# Easter baby left on my porch! Help... first time saving a baby pigeon!



## inyadrms (Apr 25, 2011)

First off let me say how happy I was to find this site! There is such a wealth of information on here, and such amazing people! I never knew the pigeon community was so big! 

On Friday night, my husband was watering the front yard and found that a baby pigeon must have fallen from our two story roof. My son, insisted that we try and save him. He was very cold and lifeless when I picked him up. Eyes unopened. He was in pretty bad shape, and from what I have learned of progression with these little guys, he was only about 2-3 days old. I really had low expectations, and thought for sure we would lose him but I didn't want to disappoint my son.

I immediately took him in dried him off, and put him under a desk lamp to warm him. I went to the local pet store and picked up baby bird formula, syringes, etc. I didn't feed him anything at first as I didn't know the extent of his injuries so I just monitored him through the night. 

Needless to say, the next morning I had a very bright, alert, and eager to be fed little guy! I walked in after taking care of him all night, he popped up opened his eyes and emitted one "PEEP!" (which is now his name) I started his first feeding with warmed formula and he did great. Boy was he a hungry little one. I gave him only enough to inflate his crop (i think 7ml? on the medicine syringe - 2 tsp one) He did well. 

To tell you the truth this little guy has become my mission, and quite the little light of my life. I have become quite attached! 

Now we are on day 4 of having him, and I have found that his crop isn't emptying completely and is only going down about halfway the last 2 feedings. I have read about adding a couple of drops of ACV to his food, so I have done that the last 2 feedings. 

Am I doing what I need to do? It almost feels like its air in there, not food. much like a squishy balloon. It's small, but I don't want it to get worse. His poops are still very good. round and brown with a touch of white in the center, sometimes no white. 

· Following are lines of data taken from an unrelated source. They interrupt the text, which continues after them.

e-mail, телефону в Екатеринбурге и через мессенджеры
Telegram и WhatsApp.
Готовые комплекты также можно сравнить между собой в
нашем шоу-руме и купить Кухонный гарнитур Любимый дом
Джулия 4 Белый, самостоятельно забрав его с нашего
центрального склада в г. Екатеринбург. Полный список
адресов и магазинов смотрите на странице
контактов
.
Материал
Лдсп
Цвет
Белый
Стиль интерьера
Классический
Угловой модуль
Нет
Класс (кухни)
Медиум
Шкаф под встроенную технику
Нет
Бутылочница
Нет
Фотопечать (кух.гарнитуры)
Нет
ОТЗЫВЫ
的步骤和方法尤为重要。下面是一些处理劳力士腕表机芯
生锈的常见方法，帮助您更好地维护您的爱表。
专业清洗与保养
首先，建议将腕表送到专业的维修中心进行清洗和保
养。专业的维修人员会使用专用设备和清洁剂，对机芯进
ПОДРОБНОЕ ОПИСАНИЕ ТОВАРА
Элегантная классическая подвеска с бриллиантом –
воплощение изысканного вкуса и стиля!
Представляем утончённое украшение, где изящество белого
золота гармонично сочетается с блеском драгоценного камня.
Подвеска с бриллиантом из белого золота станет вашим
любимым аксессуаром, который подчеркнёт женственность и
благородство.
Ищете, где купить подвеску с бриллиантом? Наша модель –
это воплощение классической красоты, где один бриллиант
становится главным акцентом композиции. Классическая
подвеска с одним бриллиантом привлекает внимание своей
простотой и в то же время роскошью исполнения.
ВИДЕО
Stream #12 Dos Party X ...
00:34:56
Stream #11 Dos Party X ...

Any help would be of great appreciation! This forum is an amazing place. Thank you all for reading. I am sure this will be a continuous journey and I will spend loads of time on here!


----------



## spirit wings (Mar 29, 2008)

You may be getting too much air in the syringe..how are you feeding..with a tube?.. you can add a bit of applesauce..non sweet or baby apple sauce..and massage the crop..do not feed till the crop empties.. here is another method for feeding babies which may be better for not getting air in the crop.. If your usuing a tube to put down in the crop..be sure to press the formula out the end before giving..it gets the air out.. I actually did that not long ago.. but the air has worked it's way out of my babies..

method for feeding babies.
http://www.pigeons.biz/forums/showpost.php?p=447807&postcount=28


----------



## Dobato (Jul 3, 2008)

Thanks for helping this little one out and welcome to Pigeon-Talk

Here are a few more links that I think would be worthwhile reading for you (if you haven't already ).

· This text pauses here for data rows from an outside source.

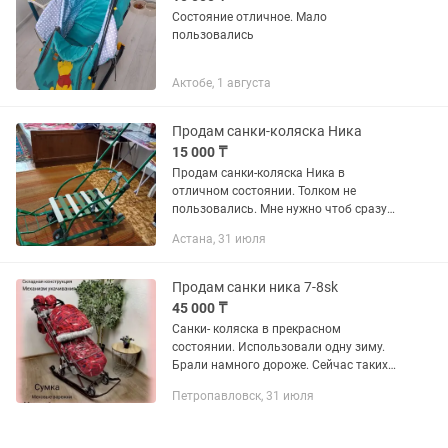
Состояние отличное. Мало
пользовались
Актобе, 1 августа
Продам санки-коляска Ника
15 000 ₸
Продам санки-коляска Ника в
отличном состоянии. Толком не
пользовались. Мне нужно чтоб сразу
забрали не тратьте мое, ваше время.
Астана, 31 июля
Цена 15 тыс.
Продам санки ника 7-8sk
45 000 ₸
Санки- коляска в прекрасном
состоянии. Использовали одну зиму.
Брали намного дороже. Сейчас таких
нигде нет. Очень удобные, практичные,
Петропавловск, 31 июля
легкие, теплые. В комплекте тент,
варежки, сумка, матрасик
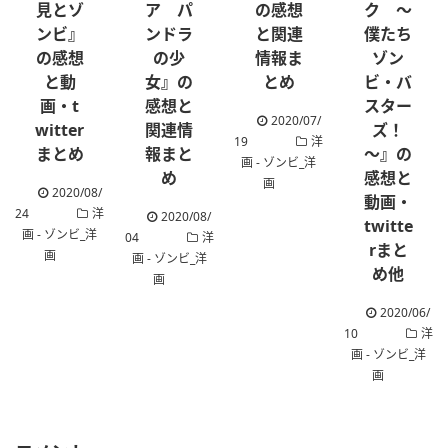
見とゾ
ア パ
の感想
ク ～
ンビ』
ンドラ
と関連
僕たち
の感想
の少
情報ま
ゾン
と動
女』の
とめ
ビ・バ
画・t
感想と
スター
2020/07/
witter
関連情
ズ！
19
洋
まとめ
報まと
～』の
画 - ゾンビ_洋
め
感想と
画
2020/08/
動画・
24
洋
2020/08/
twitte
画 - ゾンビ_洋
04
洋
rまと
画
画 - ゾンビ_洋
め他
画
2020/06/
10
洋
画 - ゾンビ_洋
画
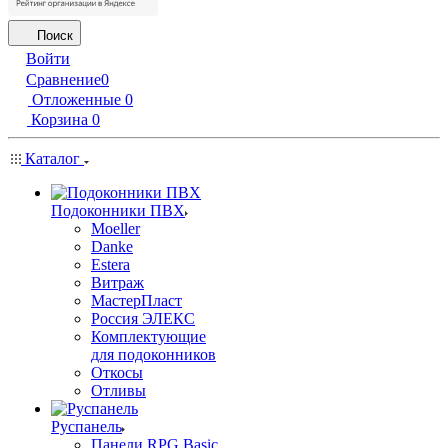
Поиск
Войти
Сравнение
0
Отложенные
0
Корзина
0
Каталог
Подоконники ПВХ
Moeller
Danke
Estera
Витраж
МастерПласт
Россия ЭЛЕКС
Комплектующие
для подоконников
Откосы
Отливы
Руспанель
Панели RPG Basic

If you have any questions, please ask, as you will read in the links, the right warmth, both in their ambient temperature and their food is extremely important for the first few weeks of their life.

http://www.pigeons.biz/forums/f20/help-egg-is-hatching-and-i-dont-have-a-clue-47170.html

http://www.pigeons.biz/forums/f20/feeding-help-needed-for-newly-hatched-pigeons-47336.html

http://www.pigeons.biz/forums/f6/rescued-feral-help-please-48513.html#post522672

Good luck,

Karyn


----------



## Pidgey (May 20, 2005)

Old post:

"Here's a reference for Aerophagia from page 825 of AVIAN MEDICINE: PRINCIPLES AND APPLICATION:

"*Air in the Crop*
Bubbles or filling of the crop with air is usually caused by aerophagia. It occurs most often in stunted birds that beg constantly for food, but has also been observed in young birds of many species (especially cockatiels). Slowly delivering food will contribute to aerophagia because the chick attempts to gulp the feeding formula faster than the food is provided. Some inexperienced hand-feeders will confuse this condition with crop stasis, subcutaneous emphysema and filling of the cervicocephalic air sac. Air is easily distinguished from food or fluid by transilluminating the crop. Visualization of blood vessels in the crop wall can help differentiate between air located in the crop and air located in the subcutaneous space."

"Severe aerophagia decreases the amount of food the bird can consume and may contribute to stunted growth. Feeding a nutritious formula at a steady rate will correct the problem in some birds. If aerophagia is persistent, the ingested air can be carefully removed (“burped out”) and the bird immediately fed before it can gulp more air. In some cases it may be necessary to tube-feed these neonates."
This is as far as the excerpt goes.